(Extracted records begins)

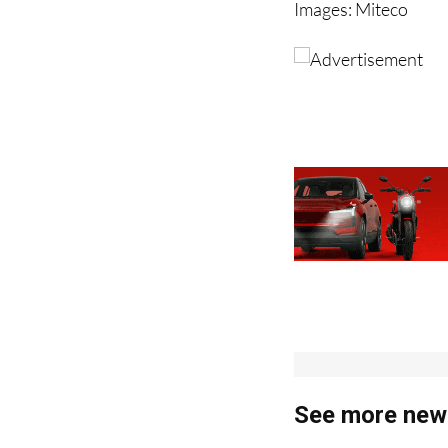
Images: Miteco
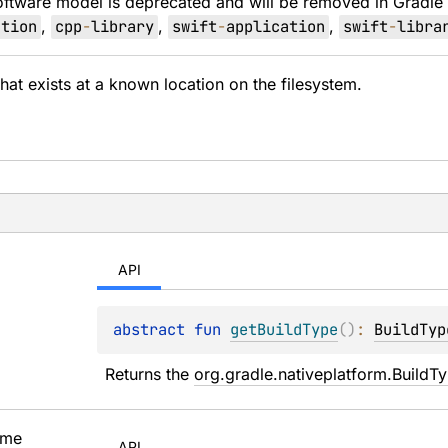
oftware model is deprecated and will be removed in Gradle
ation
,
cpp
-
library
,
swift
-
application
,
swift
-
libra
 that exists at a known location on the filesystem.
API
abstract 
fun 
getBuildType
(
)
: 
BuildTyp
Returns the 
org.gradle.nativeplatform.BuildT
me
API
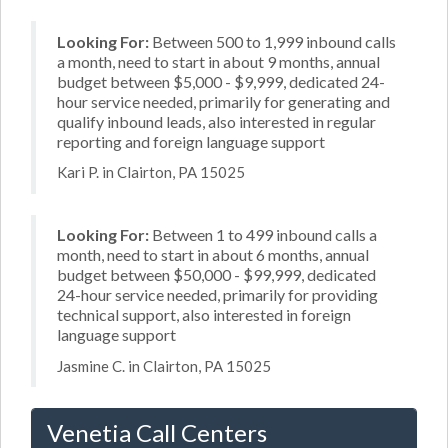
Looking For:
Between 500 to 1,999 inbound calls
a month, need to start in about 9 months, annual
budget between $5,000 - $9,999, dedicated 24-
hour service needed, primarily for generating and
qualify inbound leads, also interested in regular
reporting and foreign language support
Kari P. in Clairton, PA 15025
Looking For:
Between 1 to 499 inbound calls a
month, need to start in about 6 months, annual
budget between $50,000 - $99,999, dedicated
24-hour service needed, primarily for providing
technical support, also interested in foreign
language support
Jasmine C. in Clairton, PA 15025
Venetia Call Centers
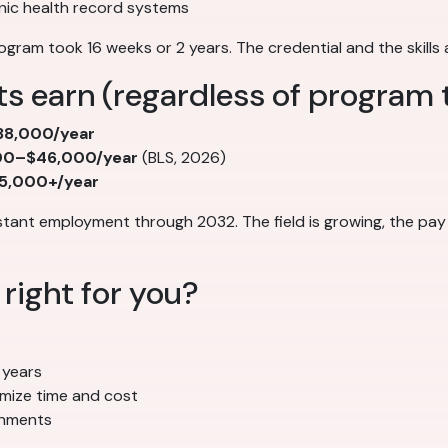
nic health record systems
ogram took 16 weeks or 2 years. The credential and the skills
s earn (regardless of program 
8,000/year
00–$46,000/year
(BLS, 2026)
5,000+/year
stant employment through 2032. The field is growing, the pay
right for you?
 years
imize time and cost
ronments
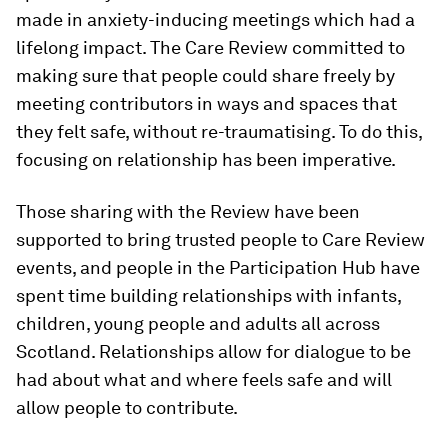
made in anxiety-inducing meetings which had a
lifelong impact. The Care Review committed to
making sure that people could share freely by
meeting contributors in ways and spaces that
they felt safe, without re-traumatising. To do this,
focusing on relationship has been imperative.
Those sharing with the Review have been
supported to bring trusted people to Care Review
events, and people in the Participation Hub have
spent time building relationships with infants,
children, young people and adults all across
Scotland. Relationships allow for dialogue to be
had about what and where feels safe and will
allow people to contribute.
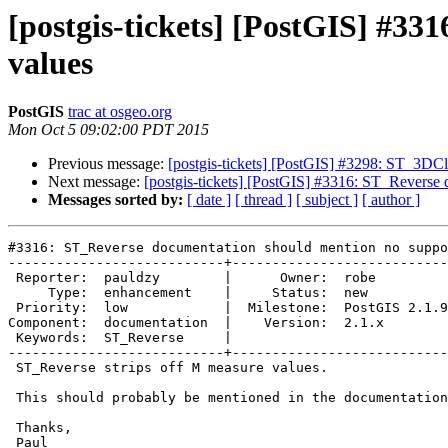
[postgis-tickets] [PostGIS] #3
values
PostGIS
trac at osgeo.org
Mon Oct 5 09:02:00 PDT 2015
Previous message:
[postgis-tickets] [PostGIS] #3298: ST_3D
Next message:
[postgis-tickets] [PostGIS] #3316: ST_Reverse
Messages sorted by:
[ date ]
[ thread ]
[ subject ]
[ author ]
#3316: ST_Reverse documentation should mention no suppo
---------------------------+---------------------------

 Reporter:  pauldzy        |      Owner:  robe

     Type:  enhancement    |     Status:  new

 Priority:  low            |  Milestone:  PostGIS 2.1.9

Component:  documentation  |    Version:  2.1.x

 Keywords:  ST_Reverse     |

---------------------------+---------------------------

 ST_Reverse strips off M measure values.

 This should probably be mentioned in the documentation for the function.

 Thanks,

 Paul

(Extracted records ends)

## Task brief
When copying the data above, repeat every word exactly and drop the pictures.

## Task result
Images: Miteco
oftware model is deprecated and will be removed in Gradle
ation
,
cpp
-
library
,
swift
-
application
,
swift
-
libra
 that exists at a known location on the filesystem.
API
abstract 
fun 
getBuildType
(
)
: 
BuildTyp
Returns the 
org.gradle.nativeplatform.BuildT
me
API
Looking For:
Between 500 to 1,999 inbound calls
a month, need to start in about 9 months, annual
budget between $5,000 - $9,999, dedicated 24-
hour service needed, primarily for generating and
qualify inbound leads, also interested in regular
reporting and foreign language support
Kari P. in Clairton, PA 15025
Looking For:
Between 1 to 499 inbound calls a
month, need to start in about 6 months, annual
budget between $50,000 - $99,999, dedicated
24-hour service needed, primarily for providing
technical support, also interested in foreign
language support
Jasmine C. in Clairton, PA 15025
Venetia Call Centers
nic health record systems
ogram took 16 weeks or 2 years. The credential and the skills
s earn (regardless of program 
8,000/year
00–$46,000/year
(BLS, 2026)
5,000+/year
stant employment through 2032. The field is growing, the pay
right for you?
 years
imize time and cost
ronments
made in anxiety-inducing meetings which had a
lifelong impact. The Care Review committed to
making sure that people could share freely by
meeting contributors in ways and spaces that
they felt safe, without re-traumatising. To do this,
focusing on relationship has been imperative.
Those sharing with the Review have been
supported to bring trusted people to Care Review
events, and people in the Participation Hub have
spent time building relationships with infants,
children, young people and adults all across
Scotland. Relationships allow for dialogue to be
had about what and where feels safe and will
allow people to contribute.
[postgis-tickets] [PostGIS] #3
values
PostGIS
trac at osgeo.org
Mon Oct 5 09:02:00 PDT 2015
Previous message:
[postgis-tickets] [PostGIS] #3298: ST_3D
Next message:
[postgis-tickets] [PostGIS] #3316: ST_Reverse
Messages sorted by:
[ date ]
[ thread ]
[ subject ]
[ author ]
#3316: ST_Reverse documentation should mention no suppo
---------------------------+---------------------------

 Reporter:  pauldzy        |      Owner:  robe

     Type:  enhancement    |     Status:  new

 Priority:  low            |  Milestone:  PostGIS 2.1.9

Component:  documentation  |    Version:  2.1.x

 Keywords:  ST_Reverse     |

---------------------------+---------------------------

 ST_Reverse strips off M measure values.

 This should probably be mentioned in the documentation for the function.

 Thanks,

 Paul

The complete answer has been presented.